Cooke Aquaculture Scotland buys Balta Island Seafare

Cooke Aquaculture Scotland, the regional arm of Canada-based Cooke Aquaculture, has acquired Balta Island Seafare, a salmon farming operation in the Shetland Islands.

Terms of the purchase were not announced, but it includes three farm sites capable of producing more than 1,000 tons of salmon. The acquisition gives Cooke Aquaculture Scotland exclusive management over the northernmost salmon farming region in the United Kingdom.

“This transaction is consistent with Cooke Aquaculture’s focus on vertical integration and diversification in terms of geography, products and markets,” the company said in a press release. “Cooke’s strategy has been to achieve growth through acquisitions and organic growth that is both sustainable and responsibly managed to meet a growing global demand for healthy, fresh seafood.”

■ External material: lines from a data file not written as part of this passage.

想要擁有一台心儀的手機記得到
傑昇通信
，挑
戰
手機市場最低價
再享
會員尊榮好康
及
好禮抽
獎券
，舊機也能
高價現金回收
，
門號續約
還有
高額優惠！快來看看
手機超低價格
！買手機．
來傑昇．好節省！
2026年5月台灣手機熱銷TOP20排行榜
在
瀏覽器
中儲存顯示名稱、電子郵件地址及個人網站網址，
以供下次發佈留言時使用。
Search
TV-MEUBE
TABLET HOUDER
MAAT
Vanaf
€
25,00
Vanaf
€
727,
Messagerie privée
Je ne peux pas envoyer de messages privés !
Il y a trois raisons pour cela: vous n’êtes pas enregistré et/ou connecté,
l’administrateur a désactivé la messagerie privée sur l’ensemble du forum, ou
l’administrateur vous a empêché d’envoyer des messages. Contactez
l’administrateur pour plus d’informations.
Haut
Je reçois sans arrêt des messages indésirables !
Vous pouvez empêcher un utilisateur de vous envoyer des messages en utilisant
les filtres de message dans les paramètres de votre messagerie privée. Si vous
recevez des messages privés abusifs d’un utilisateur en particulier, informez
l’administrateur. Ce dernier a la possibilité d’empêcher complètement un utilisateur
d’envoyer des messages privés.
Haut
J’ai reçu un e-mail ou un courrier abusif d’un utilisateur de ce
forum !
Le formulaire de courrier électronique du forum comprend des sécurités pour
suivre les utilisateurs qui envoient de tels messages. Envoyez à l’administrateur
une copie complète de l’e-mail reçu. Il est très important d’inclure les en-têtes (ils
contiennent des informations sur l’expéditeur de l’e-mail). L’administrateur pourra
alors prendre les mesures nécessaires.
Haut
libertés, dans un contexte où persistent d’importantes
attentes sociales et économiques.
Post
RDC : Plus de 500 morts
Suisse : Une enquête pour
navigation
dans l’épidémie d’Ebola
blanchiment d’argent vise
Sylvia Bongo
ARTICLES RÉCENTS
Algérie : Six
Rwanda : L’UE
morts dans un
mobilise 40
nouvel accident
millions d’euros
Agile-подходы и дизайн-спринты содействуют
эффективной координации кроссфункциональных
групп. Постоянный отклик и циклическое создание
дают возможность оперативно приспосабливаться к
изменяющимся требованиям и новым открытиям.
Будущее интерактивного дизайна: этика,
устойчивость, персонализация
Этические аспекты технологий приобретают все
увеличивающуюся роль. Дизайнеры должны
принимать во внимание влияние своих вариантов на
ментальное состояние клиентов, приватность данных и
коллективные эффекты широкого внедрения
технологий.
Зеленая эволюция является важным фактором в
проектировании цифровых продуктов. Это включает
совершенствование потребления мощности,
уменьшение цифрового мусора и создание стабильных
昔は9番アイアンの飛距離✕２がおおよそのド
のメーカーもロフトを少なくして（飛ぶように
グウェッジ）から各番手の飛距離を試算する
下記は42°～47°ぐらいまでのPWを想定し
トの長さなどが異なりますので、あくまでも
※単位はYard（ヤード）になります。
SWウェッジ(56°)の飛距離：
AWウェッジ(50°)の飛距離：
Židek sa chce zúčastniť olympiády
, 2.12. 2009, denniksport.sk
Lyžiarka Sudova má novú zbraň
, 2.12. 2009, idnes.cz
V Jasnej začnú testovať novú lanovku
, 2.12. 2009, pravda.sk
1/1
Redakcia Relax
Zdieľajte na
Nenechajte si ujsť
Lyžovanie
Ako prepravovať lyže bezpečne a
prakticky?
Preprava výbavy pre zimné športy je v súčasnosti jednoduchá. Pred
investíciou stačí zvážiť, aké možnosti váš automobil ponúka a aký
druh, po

Balta Islands Seafare's farms are located near the islands of Yell and Unst, in the northern stretch of the Shetland Islands. The company was founded in 1987 and since 1998, it has worked with Skaw Smolts, a hatchery, to produce organic salmon, which it introduced commercially in 2000. On its website, the company claims its geographic isolation and the tidal nature of its farms have allowed it to avoid using chemical treatments to control sea lice or the use of antibiotics.

"It's a beautiful part of the world, a very interesting part of the world, a fantastic environment, and now we control all the sites up there around those islands. It just made sense from a logistics point of view," Andrew Lively of Cooke Aquaculture told SeafoodSource during Seafood Expo Asia on 7 September. 

Expanding its operations in the Shetlands will help Cooke Aquaculture reduce its exposure to biological risks and provide the company with synergies in production, it said in its press release. The purchase of Balta Island Seafare will also “protect jobs in the area and support investments in other aspects of the business, including processing,” the company said.

"It's great for our existing staff and the staff of the other operations," Lively said. "There's a lot of synergies, and now there's the economies of scale. Now that we have a larger operation up there, it's better for employment, for everyone."